|
Submitted by
Assigned_Reviewer_4
Q1: Comments to author(s).
First provide a summary of the paper, and then address the following
criteria: Quality, clarity, originality and significance. (For detailed
reviewing guidelines, see
http://nips.cc/PaperInformation/ReviewerInstructions)
The authors describe a two novel inference methods for
the correlated topic model (CTM). They build on analytic results for
the conditional logistic normal likelihood to arrive at a fast,
easily parallelized exact inference. This leads to an approximate
sampling method for producing Polya-Gamma variates. Finally, they
propose a method for efficiently drawing samples in the presence of
sparsity.
To demonstrate the utility of the topic correlations
inferred by the correlated topic model, the authors show a
hierarchical clustering of 1000 topics learned from the 300k document
New York Times dataset. While the figure makes a good case for the
usefulness of these sort of correlations, it seems a bit out of place
in the present paper, where the focus is on speeding up inference of
an existing model as opposed to a suggestion of a new model. This page of
the paper could have been better used further expanding on the details
of the inference.
To assess the effectiveness of their
inference, the authors compare against a variational CTM inference on
the New York Times dataset. The authors examine perplexity and
training time of the variational method and both serial and parallel
runs of their inference, in both cases finding little degradation in
perplexity performance while showing up to two orders of magnitude
faster training times.
To show the scalability of the
approach, the authors compare the training time and perplexity of
their approach with that of Y!LDA, both running on 480 distributed
processors. Here they demonstrate similar perplexity and while Y!LDA
significantly outperforms CTM in training runtime, this must be
weighed against the value of the correlation structure that CTM
produces.
The authors give a brief discussion to the effect of the
various burn-in times of the inference and show that the priors have
no measurable effect on perplexity. That being said, this is
demonstrated only over one small corpus with 100 topics. How robust
are these parameters to other corpus sizes and numbers of topics?

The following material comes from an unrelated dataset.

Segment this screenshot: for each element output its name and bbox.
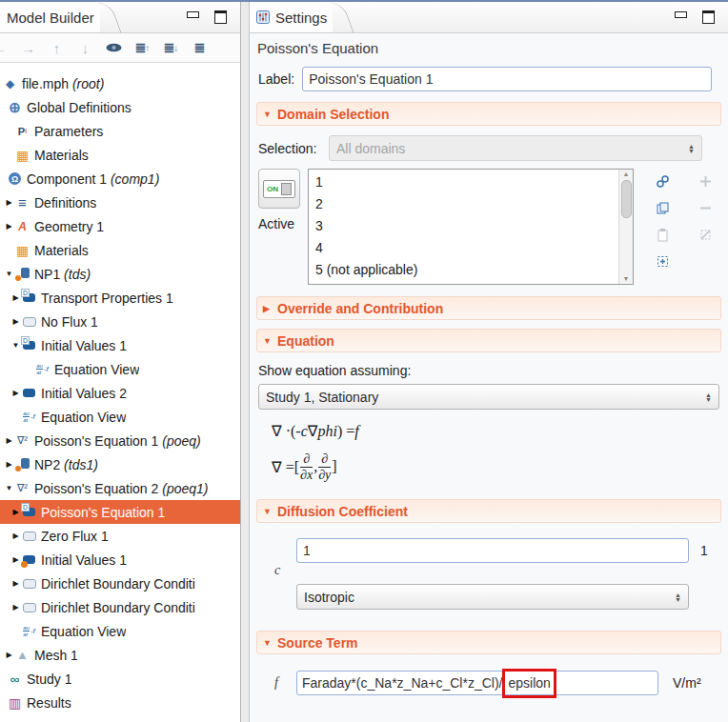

Finally, the authors note that the training time of their
parallel inference is nearly constant as document count and number of
compute nodes are increased in proportion. This is a clear
strength of the method.
The authors put forth a compelling
inference for a challenging model. They demonstrate prediction
performance comparable to existing, but much slower, variational
methods while significantly improving runtime. While the discussion of
the inference itself could be expanded (especially in light of the
page spent on Figure 3), the contribution is clear and enables the CTM
to be used on datasets far larger than previously feasible.
This paper comprises a solid contribution to the topic modeling
community. So far, the slow inference of CTMs have prevented the community
from building on it. This paper has the potential to change this. The
derivation is sound and the evaluation is convincing.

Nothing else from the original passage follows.